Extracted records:

# # # # # # #

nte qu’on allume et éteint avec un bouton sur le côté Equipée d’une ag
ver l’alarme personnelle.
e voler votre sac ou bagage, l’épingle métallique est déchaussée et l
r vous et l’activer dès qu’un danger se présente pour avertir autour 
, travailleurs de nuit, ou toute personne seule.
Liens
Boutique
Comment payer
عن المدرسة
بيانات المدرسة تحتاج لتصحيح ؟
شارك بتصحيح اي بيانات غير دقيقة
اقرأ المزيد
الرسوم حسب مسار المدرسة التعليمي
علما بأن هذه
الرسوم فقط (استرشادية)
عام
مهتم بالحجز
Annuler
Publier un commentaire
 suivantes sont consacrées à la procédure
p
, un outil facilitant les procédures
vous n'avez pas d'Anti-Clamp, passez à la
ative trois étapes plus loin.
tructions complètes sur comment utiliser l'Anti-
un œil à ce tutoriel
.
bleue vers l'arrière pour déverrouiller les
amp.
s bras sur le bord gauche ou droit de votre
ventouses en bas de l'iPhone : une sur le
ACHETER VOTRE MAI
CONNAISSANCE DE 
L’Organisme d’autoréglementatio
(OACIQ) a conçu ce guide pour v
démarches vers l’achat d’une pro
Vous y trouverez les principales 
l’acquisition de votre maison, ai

# # # # # # #

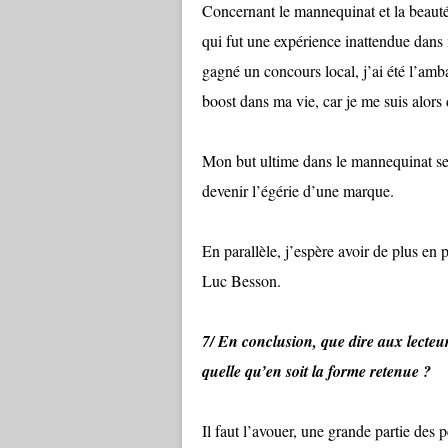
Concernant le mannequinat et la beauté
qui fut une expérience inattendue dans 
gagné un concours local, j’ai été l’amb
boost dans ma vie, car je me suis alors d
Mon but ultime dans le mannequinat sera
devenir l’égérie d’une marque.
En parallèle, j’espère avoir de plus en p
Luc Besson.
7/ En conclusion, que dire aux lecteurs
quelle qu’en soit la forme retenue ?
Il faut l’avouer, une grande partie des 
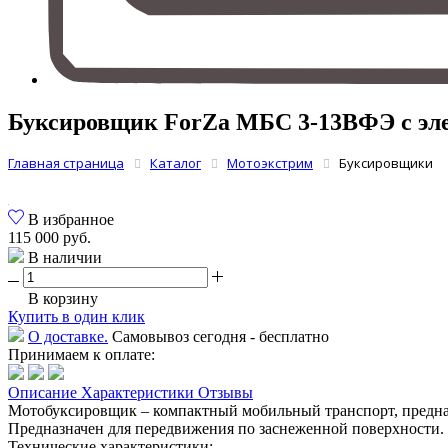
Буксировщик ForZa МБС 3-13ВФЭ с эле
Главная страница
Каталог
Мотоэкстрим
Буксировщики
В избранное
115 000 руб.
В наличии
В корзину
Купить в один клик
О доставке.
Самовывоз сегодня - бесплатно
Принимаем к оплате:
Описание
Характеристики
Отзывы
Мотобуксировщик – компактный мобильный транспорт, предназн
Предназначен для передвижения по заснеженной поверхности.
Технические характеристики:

# # # # # # #

- **DIRECTIONS FOR THIS TASK**
Copy from the entries only those lines that hold the word "dans".

- **EXERCISE RESPONSE**
qui fut une expérience inattendue dans 
boost dans ma vie, car je me suis alors d
Mon but ultime dans le mannequinat sera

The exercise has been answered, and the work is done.